Notice of Pre-AIA or AIA Status
The present application is being examined under the pre-AIA first to invent provisions.
DETAILED ACTION
Applicant’s amendment and response filed 10/6/25 is acknowledged and has been entered.
2. Applicant is reminded of Applicant's election of Group I in Applicant’s amendment and response filed 3/18/25.
Claims 1, 4, 5, 9-11, 16, 17 and newly added claims 21-23 are presently being examined.
3. Applicant’s amendment filed 10/6/25 has overcome the prior rejection of record of claims 1, 3-8, 11, 16-18 and 20 under 35 U.S.C. 101 because the claimed invention is directed to a judicial exception without significantly more.
Applicant has added a step of making the G4, monitoring the level of G4 in the recipient, and administering additional G4 to the tissue transplant recipient.
4. Applicant’s amendment filed 10/6/25 has overcome the prior rejection of record of claims 1, 2, 4-11 and 16-20 under 35 U.S.C. 112(a) or 35 U.S.C. 112 (pre-AIA ), first paragraph, as failing to comply with the written description requirement (written description rejection.)
Applicant has amended the claims to recite a step of making the G4.
5. The following is a quotation of the first paragraph of 35 U.S.C. 112(a):
(a) IN GENERAL.—The specification shall contain a written description of the invention, and of the manner and process of making and using it, in such full, clear, concise, and exact terms as to enable any person skilled in the art to which it pertains, or with which it is most nearly connected, to make and use the same, and shall set forth the best mode contemplated by the inventor or joint inventor of carrying out the invention.

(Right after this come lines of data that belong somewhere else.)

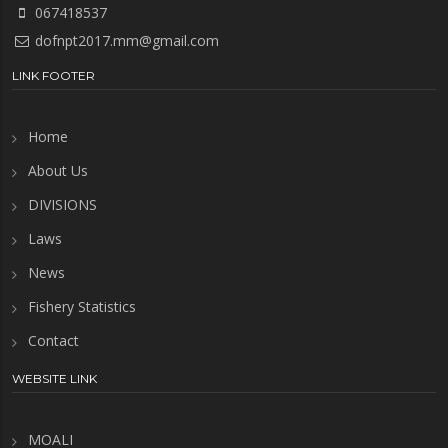
067418537
dofnpt2017.mm@gmail.com
LINK FOOTER
Home
About Us
DIVISIONS
Laws
News
Fishery Statistics
Contact
WEBSITE LINK
MOALI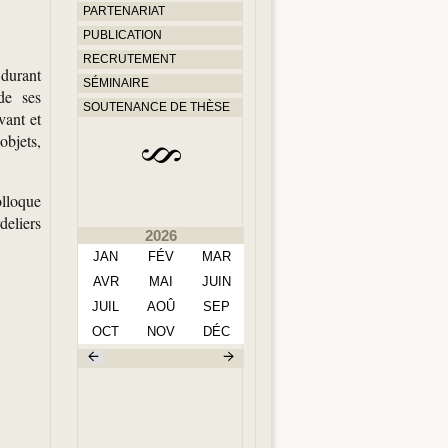
PARTENARIAT
PUBLICATION
RECRUTEMENT
 durant
SÉMINAIRE
de ses
SOUTENANCE DE THÈSE
vant et
objets,
lloque
deliers
2026
JAN
FÉV
MAR
AVR
MAI
JUIN
JUIL
AOÛ
SEP
OCT
NOV
DÉC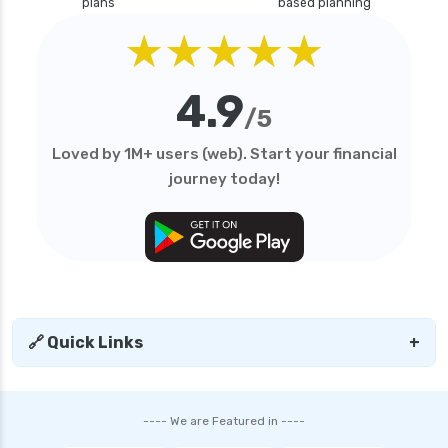
plans
based planning
★★★★★
4.9
/5
Loved by 1M+ users (web). Start your financial
journey today!
🔗 Quick Links
+
---- We are Featured in ----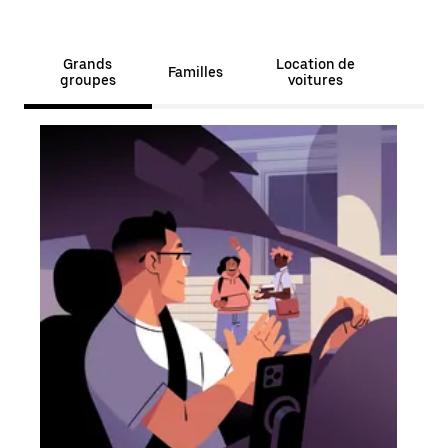
Grands
Location de
Familles
groupes
voitures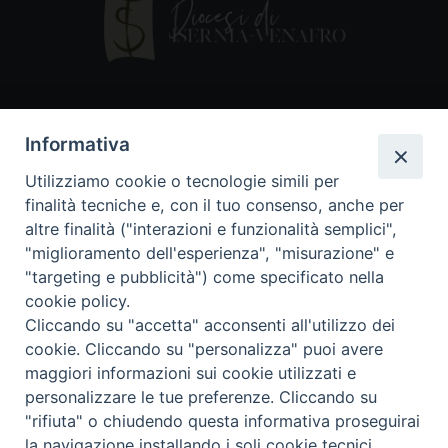
Contatti
Informativa
Piazza Andrea D'Isernia, 2
Utilizziamo cookie o tecnologie simili per
86170 Isernia
finalità tecniche e, con il tuo consenso, anche per
086550849
altre finalità ("interazioni e funzionalità semplici",
segreteria@diocesiiserniavenafro.it
"miglioramento dell'esperienza", "misurazione" e
"targeting e pubblicità") come specificato nella
I nostri social
cookie policy.
Cliccando su "accetta" acconsenti all'utilizzo dei
cookie. Cliccando su "personalizza" puoi avere
Copyright © 2018 - Diocesi di Isernia-Venafro (C.F.
maggiori informazioni sui cookie utilizzati e
90008750946). Riproduzione solo con permesso.
Tutti i diritti sono riservati
personalizzare le tue preferenze. Cliccando su
"rifiuta" o chiudendo questa informativa proseguirai
la navigazione installando i soli cookie tecnici.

The following is a quotation of the first paragraph of pre-AIA 35 U.S.C. 112:
The specification shall contain a written description of the invention, and of the manner and process of making and using it, in such full, clear, concise, and exact terms as to enable any person skilled in the art to which it pertains, or with which it is most nearly connected, to make and use the same, and shall set forth the best mode contemplated by the inventor of carrying out his invention.

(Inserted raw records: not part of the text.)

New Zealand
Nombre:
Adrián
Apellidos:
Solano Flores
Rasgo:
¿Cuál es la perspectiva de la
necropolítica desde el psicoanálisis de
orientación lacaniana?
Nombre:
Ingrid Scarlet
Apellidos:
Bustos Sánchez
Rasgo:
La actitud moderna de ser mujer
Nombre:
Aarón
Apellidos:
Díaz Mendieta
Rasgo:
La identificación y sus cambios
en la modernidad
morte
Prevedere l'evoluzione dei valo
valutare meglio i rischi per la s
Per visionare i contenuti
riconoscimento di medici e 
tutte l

6. Claims 1, 4, 5, 9-11, 16, 17 and 21-23 are rejected under 35 U.S.C. 112(a) or 35 U.S.C. 112 (pre-AIA ), first paragraph, as failing to comply with the enablement requirement. The claim(s) contains subject matter which was not described in the specification in such a way as to enable one skilled in the art to which it pertains, or with which it is most nearly connected, to make and/or use the invention.
This is a new ground of rejection necessitated by Applicant’s amendment filed 10/6/25.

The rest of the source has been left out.